## Question 1

### Download the benchmark dataset, MNIST, from http://yann.lecun.com/exdb/mnist/. Implement multi-class classification for recognizing handwritten digits (also known as multiclass logistic regression ---this is simply a feedforward neural network with k output neurons, with one output neuron for each class, and each output neuron oi returns the probability that the input data-point xj is in class i) and try it on MNIST. 

Comments: No need to implement almost anything in DL by your own (this is true in general); the software framework (ie, the DL platform) typically provides implementations for all the things discussed in class, such as the learning algorithms, the regularizations methods, the cross-validation methods, etc.

Use your favorite deep learning platform. A few candidates:

1.	Marvin from http://marvin.is/ 
2.	Caffe from http://caffe.berkeleyvision.org) 
3.	TensorFlow from https://www.tensorflow.org
4.	Pylearn2 from http://deeplearning.net/software/pylearn2/
5.	Theano, Torch, Lasagne, etc. See more platforms at http://deeplearning.net/software_links/.

Read the tutorial about your selected platform (eg, for TensorFlow: https://www.tensorflow.org/tutorials), try it on MNIST; note that the first few examples in the tutorials are typically on MNIST or other simple image datasets, so you can follow the steps. 

Comments: MNIST is a standard dataset for machine learning and also deep learning. It’s good to try it on one shallow neural network (with one output neuron; eg, for recognizing a character A from a not-A character) before trying it on a deep neural network with multiple outputs. Downloading the dataset from other places in preprocessed format is allowed, but practicing how to read the dataset prepares you for other new datasets you may be interested in (thus, please, read the MNIST website carefully). 

1.	Try the basic minibatch SGD as your learning algorithm.

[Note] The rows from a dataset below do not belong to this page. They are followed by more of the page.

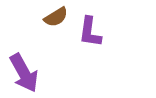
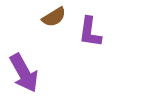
brown semicircle: moved 2 px left
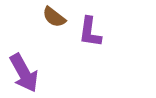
brown semicircle: rotated 70 degrees clockwise
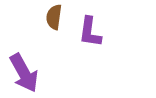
brown semicircle: rotated 60 degrees clockwise
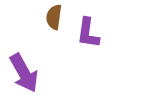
purple L-shape: moved 2 px left, 1 px down
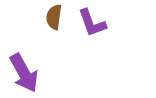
purple L-shape: moved 4 px right, 10 px up; rotated 28 degrees counterclockwise
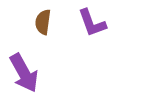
brown semicircle: moved 11 px left, 5 px down
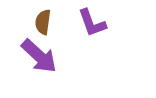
purple arrow: moved 15 px right, 17 px up; rotated 18 degrees counterclockwise
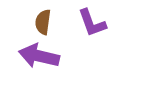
purple arrow: rotated 150 degrees clockwise
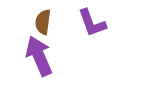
purple arrow: rotated 54 degrees clockwise
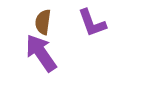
purple arrow: moved 2 px right, 3 px up; rotated 12 degrees counterclockwise
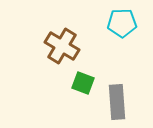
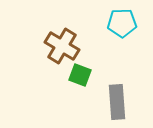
green square: moved 3 px left, 8 px up
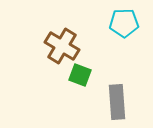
cyan pentagon: moved 2 px right
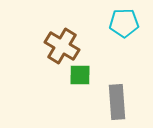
green square: rotated 20 degrees counterclockwise
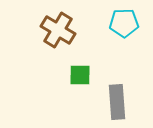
brown cross: moved 4 px left, 16 px up
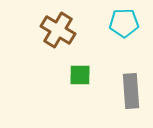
gray rectangle: moved 14 px right, 11 px up
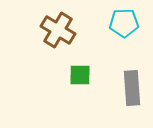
gray rectangle: moved 1 px right, 3 px up
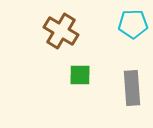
cyan pentagon: moved 9 px right, 1 px down
brown cross: moved 3 px right, 1 px down
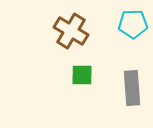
brown cross: moved 10 px right
green square: moved 2 px right
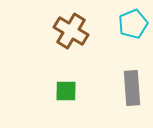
cyan pentagon: rotated 20 degrees counterclockwise
green square: moved 16 px left, 16 px down
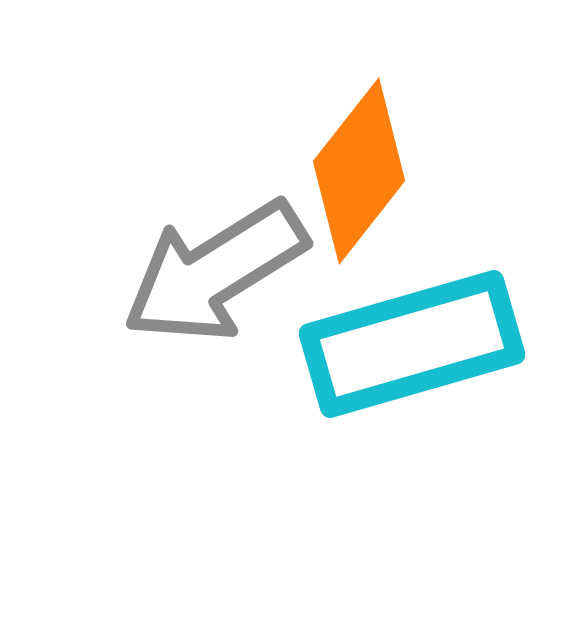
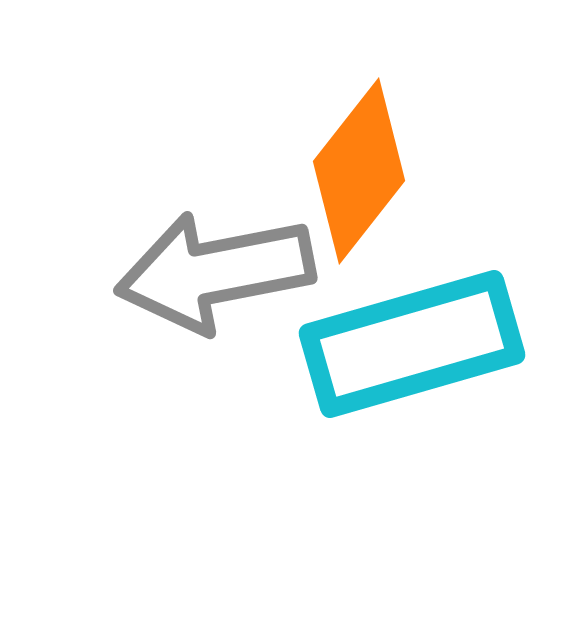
gray arrow: rotated 21 degrees clockwise
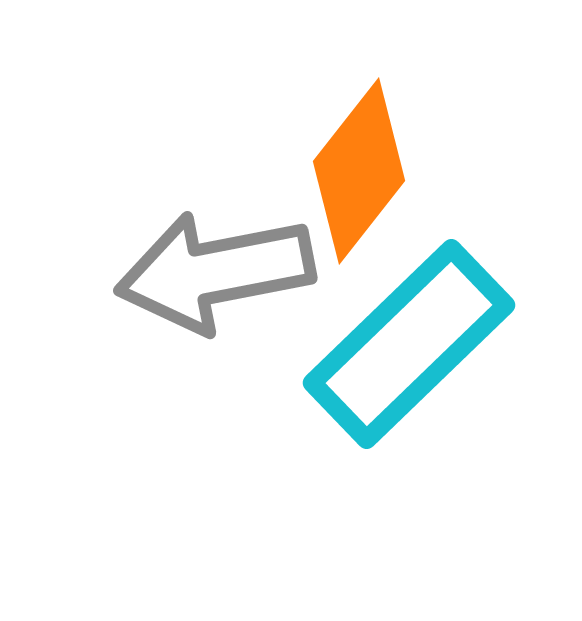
cyan rectangle: moved 3 px left; rotated 28 degrees counterclockwise
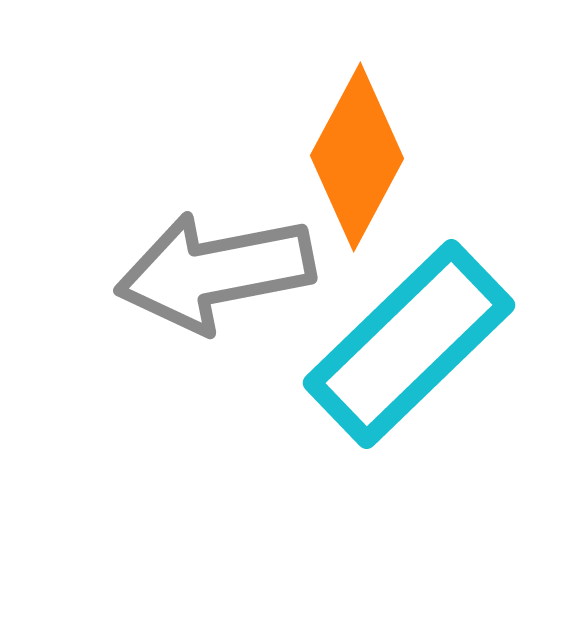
orange diamond: moved 2 px left, 14 px up; rotated 10 degrees counterclockwise
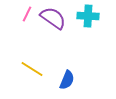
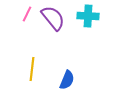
purple semicircle: rotated 16 degrees clockwise
yellow line: rotated 65 degrees clockwise
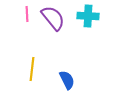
pink line: rotated 28 degrees counterclockwise
blue semicircle: rotated 48 degrees counterclockwise
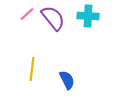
pink line: rotated 49 degrees clockwise
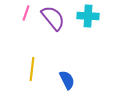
pink line: moved 1 px left, 1 px up; rotated 28 degrees counterclockwise
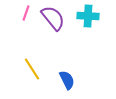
yellow line: rotated 40 degrees counterclockwise
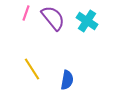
cyan cross: moved 1 px left, 5 px down; rotated 30 degrees clockwise
blue semicircle: rotated 36 degrees clockwise
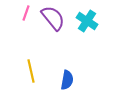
yellow line: moved 1 px left, 2 px down; rotated 20 degrees clockwise
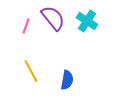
pink line: moved 13 px down
yellow line: rotated 15 degrees counterclockwise
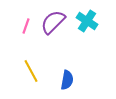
purple semicircle: moved 4 px down; rotated 96 degrees counterclockwise
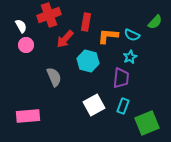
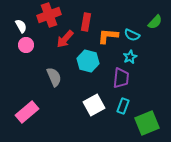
pink rectangle: moved 1 px left, 4 px up; rotated 35 degrees counterclockwise
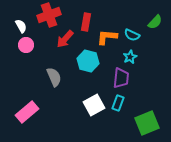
orange L-shape: moved 1 px left, 1 px down
cyan rectangle: moved 5 px left, 3 px up
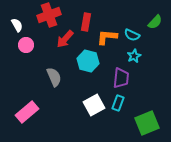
white semicircle: moved 4 px left, 1 px up
cyan star: moved 4 px right, 1 px up
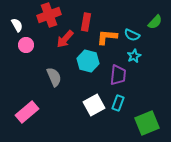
purple trapezoid: moved 3 px left, 3 px up
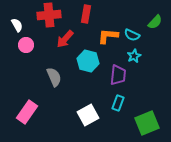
red cross: rotated 15 degrees clockwise
red rectangle: moved 8 px up
orange L-shape: moved 1 px right, 1 px up
white square: moved 6 px left, 10 px down
pink rectangle: rotated 15 degrees counterclockwise
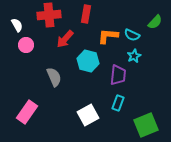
green square: moved 1 px left, 2 px down
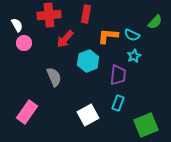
pink circle: moved 2 px left, 2 px up
cyan hexagon: rotated 25 degrees clockwise
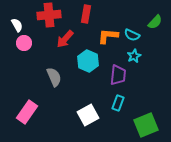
cyan hexagon: rotated 15 degrees counterclockwise
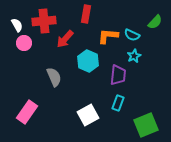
red cross: moved 5 px left, 6 px down
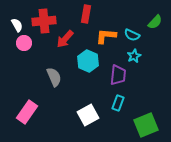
orange L-shape: moved 2 px left
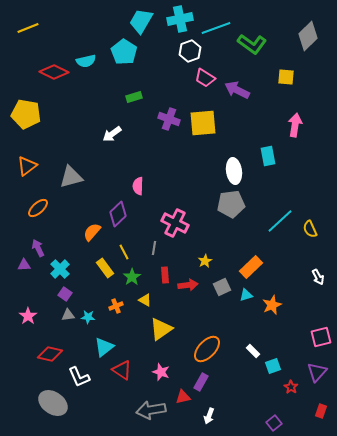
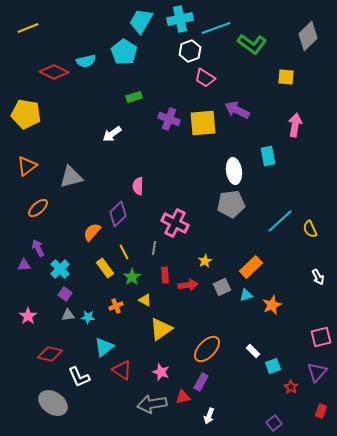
purple arrow at (237, 90): moved 20 px down
gray arrow at (151, 410): moved 1 px right, 6 px up
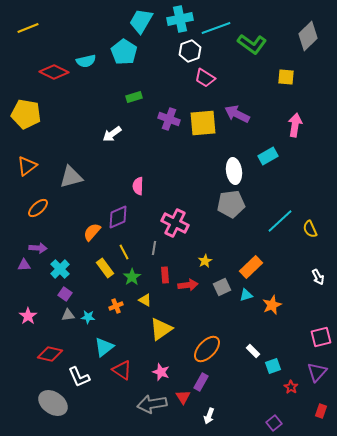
purple arrow at (237, 110): moved 4 px down
cyan rectangle at (268, 156): rotated 72 degrees clockwise
purple diamond at (118, 214): moved 3 px down; rotated 20 degrees clockwise
purple arrow at (38, 248): rotated 120 degrees clockwise
red triangle at (183, 397): rotated 49 degrees counterclockwise
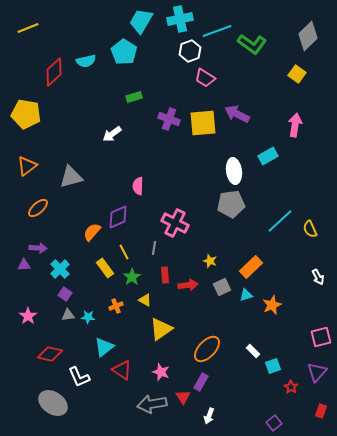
cyan line at (216, 28): moved 1 px right, 3 px down
red diamond at (54, 72): rotated 68 degrees counterclockwise
yellow square at (286, 77): moved 11 px right, 3 px up; rotated 30 degrees clockwise
yellow star at (205, 261): moved 5 px right; rotated 24 degrees counterclockwise
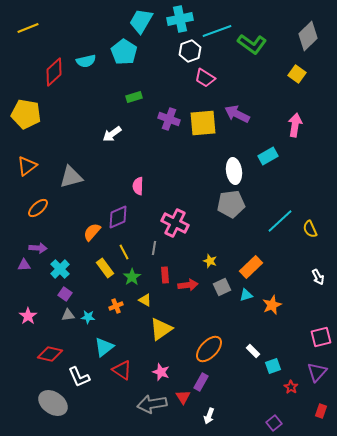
orange ellipse at (207, 349): moved 2 px right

It is recommended to try different initializations, different batch sizes, and different learning rates, in order to get a sense about how to tune the hyperparameters (batch size, and, learning rate). Remember to create and use validation dataset!. it will be very useful for you to read Chapter-11 of the textbook.

2.	It is recommended to try, at least, another optimization method of your choice (SGD with momentum, RMSProp, RMSProp with momentum, AdaGrad, AdaDelta, or Adam) and compare its performances to those of the basic minibatch SGD on the MNIST dataset. Which methods you want to try and how many you want to try and compare is up to you and up to the amount of time you have left to complete the assignment. Remember, this is a research course. You may want to read Chapter-8 also.

In [335]:
import tensorflow as tf
import pandas as pd
import matplotlib.pyplot as plt
import numpy as np
from sklearn.metrics import classification_report
from sklearn.utils import class_weight

### Data preperation and Model building

In [336]:
mnist = tf.keras.datasets.mnist
(x_train, y_train), (x_test, y_test) = mnist.load_data()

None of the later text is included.